What you need to do:
Your job is to print, exactly, the lines in the data below from the line with "Entretenimiento" through the line with "Via Francigena: il Respiro incontra", both included, and to omit any picture.

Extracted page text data

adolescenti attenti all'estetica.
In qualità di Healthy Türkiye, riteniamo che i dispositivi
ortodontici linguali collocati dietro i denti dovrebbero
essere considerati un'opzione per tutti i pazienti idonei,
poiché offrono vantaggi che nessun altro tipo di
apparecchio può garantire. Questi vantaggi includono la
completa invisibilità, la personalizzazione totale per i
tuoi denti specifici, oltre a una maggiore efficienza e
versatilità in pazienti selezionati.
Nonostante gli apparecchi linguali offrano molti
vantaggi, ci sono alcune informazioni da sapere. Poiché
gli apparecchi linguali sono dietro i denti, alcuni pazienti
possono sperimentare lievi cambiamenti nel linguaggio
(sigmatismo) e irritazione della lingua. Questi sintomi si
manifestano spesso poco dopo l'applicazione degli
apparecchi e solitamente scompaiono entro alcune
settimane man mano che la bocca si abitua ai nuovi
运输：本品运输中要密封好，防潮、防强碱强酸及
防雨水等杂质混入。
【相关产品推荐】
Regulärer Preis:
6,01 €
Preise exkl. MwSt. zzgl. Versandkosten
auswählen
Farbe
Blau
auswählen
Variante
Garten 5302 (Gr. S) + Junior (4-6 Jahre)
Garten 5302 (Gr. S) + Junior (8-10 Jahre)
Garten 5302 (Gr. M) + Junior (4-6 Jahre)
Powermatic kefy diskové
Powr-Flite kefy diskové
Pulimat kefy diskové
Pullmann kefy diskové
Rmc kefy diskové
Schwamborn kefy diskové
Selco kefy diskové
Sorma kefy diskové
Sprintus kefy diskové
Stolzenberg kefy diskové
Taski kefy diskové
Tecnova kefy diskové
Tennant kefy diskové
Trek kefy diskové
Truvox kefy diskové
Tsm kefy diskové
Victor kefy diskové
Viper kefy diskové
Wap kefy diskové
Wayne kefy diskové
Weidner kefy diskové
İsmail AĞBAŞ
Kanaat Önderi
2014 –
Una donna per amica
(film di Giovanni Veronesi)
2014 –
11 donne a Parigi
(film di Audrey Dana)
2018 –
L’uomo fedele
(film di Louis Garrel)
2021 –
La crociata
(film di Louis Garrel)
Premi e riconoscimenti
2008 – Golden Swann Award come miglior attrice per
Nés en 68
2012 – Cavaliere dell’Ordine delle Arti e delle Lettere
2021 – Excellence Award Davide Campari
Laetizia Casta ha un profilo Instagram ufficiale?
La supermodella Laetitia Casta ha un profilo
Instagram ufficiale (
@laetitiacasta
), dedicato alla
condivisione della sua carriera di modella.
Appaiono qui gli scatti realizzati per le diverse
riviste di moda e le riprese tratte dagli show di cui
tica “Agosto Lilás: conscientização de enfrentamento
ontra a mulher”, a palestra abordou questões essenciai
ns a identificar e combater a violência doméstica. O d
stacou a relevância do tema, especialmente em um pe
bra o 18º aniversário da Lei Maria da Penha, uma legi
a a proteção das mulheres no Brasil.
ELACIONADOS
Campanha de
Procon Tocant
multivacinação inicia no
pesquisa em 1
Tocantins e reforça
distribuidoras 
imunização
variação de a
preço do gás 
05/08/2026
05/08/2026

--

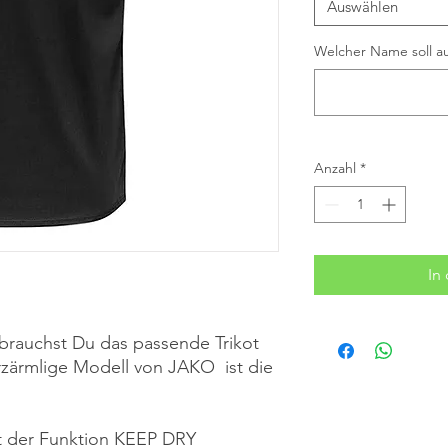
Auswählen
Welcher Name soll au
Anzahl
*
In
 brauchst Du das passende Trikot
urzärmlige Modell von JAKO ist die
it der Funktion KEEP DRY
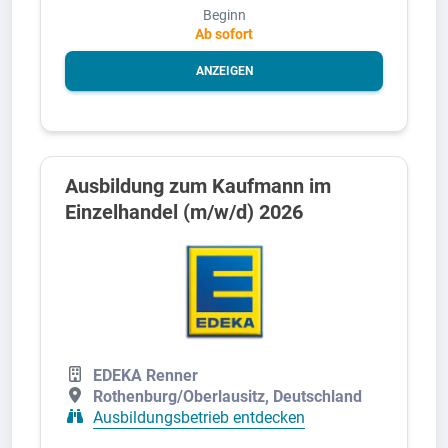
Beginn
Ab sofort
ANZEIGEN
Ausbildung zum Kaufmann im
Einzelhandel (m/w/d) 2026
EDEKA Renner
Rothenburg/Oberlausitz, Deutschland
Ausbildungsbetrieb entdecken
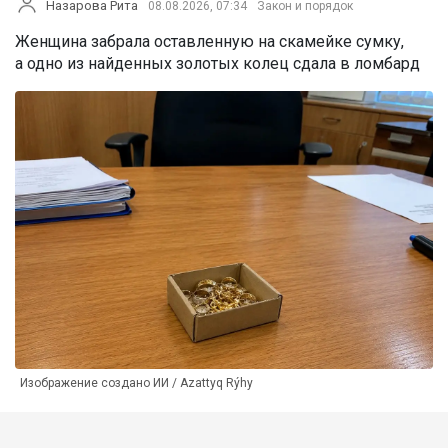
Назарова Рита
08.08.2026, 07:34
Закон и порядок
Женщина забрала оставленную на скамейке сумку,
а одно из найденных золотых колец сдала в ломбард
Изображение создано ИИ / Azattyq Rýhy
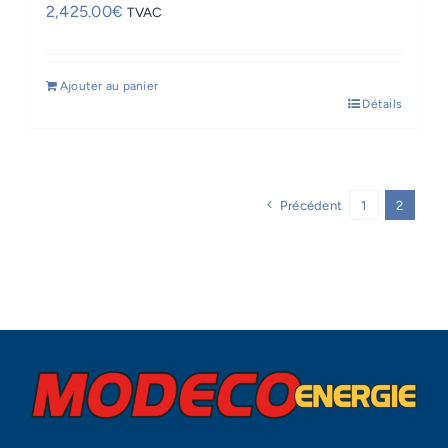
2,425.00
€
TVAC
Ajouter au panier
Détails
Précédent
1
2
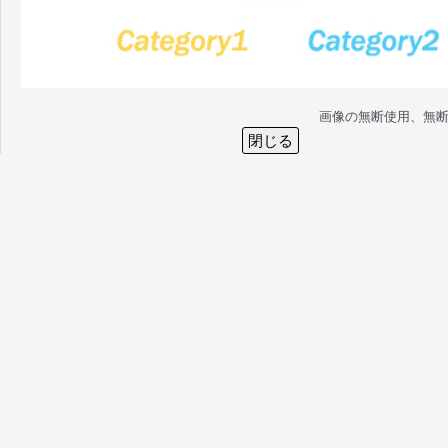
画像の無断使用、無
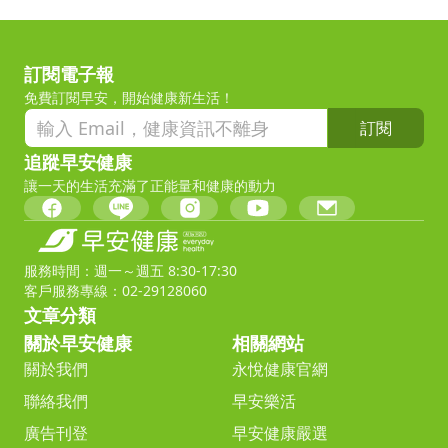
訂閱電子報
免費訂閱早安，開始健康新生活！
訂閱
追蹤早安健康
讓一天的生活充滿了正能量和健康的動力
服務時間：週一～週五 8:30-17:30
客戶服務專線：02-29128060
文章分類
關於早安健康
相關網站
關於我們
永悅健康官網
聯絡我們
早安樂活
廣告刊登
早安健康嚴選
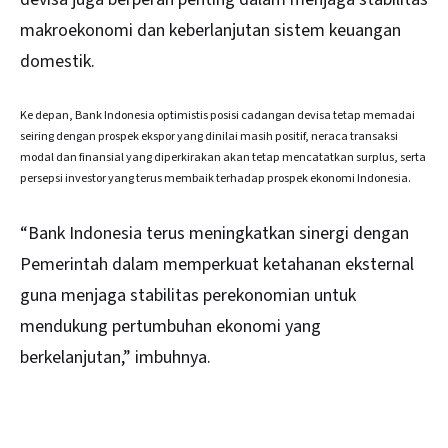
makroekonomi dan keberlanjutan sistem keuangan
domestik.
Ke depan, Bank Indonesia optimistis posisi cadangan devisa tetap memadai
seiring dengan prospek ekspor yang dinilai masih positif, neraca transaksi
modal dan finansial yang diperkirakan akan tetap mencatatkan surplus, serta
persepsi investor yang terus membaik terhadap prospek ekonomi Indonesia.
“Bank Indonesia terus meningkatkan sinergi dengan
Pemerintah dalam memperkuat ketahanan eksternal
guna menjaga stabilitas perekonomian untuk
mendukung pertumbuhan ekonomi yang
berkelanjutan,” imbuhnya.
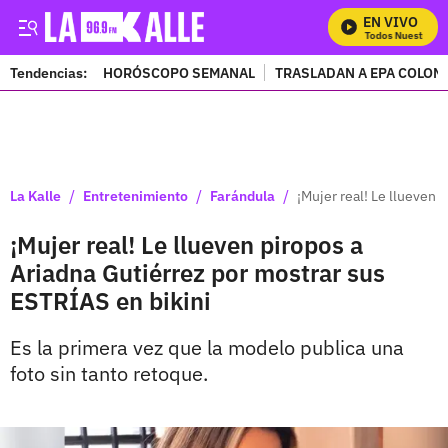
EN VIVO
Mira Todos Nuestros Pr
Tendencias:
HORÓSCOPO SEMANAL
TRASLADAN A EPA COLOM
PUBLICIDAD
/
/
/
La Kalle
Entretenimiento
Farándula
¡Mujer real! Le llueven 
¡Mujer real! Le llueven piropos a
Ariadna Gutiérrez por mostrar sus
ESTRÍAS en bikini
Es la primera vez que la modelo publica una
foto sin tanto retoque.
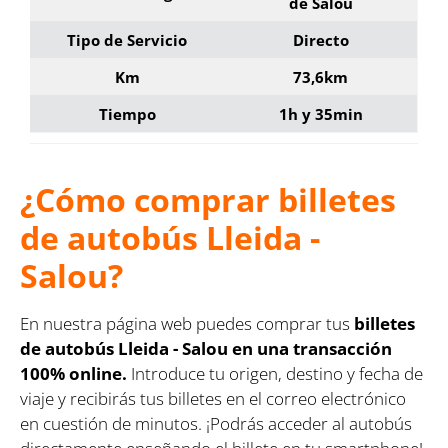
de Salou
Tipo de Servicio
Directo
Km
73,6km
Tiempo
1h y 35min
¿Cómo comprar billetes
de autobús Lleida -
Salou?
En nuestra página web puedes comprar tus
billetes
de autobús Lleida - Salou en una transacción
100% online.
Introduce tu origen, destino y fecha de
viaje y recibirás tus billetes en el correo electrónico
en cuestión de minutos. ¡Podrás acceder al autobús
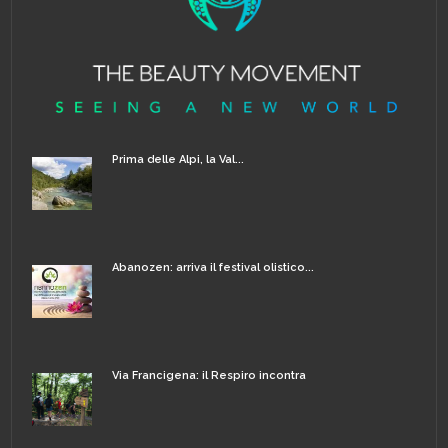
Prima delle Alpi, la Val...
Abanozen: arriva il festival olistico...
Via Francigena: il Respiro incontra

Reply to the task:
Entretenimiento
Farándula
¡Mujer real! Le llueven 
¡Mujer real! Le llueven piropos a
Ariadna Gutiérrez por mostrar sus
ESTRÍAS en bikini
Es la primera vez que la modelo publica una
foto sin tanto retoque.
de Salou
Tipo de Servicio
Directo
Km
73,6km
Tiempo
1h y 35min
¿Cómo comprar billetes
de autobús Lleida -
Salou?
En nuestra página web puedes comprar tus
billetes
de autobús Lleida - Salou en una transacción
100% online.
Introduce tu origen, destino y fecha de
viaje y recibirás tus billetes en el correo electrónico
en cuestión de minutos. ¡Podrás acceder al autobús
Prima delle Alpi, la Val...
Abanozen: arriva il festival olistico...
Via Francigena: il Respiro incontra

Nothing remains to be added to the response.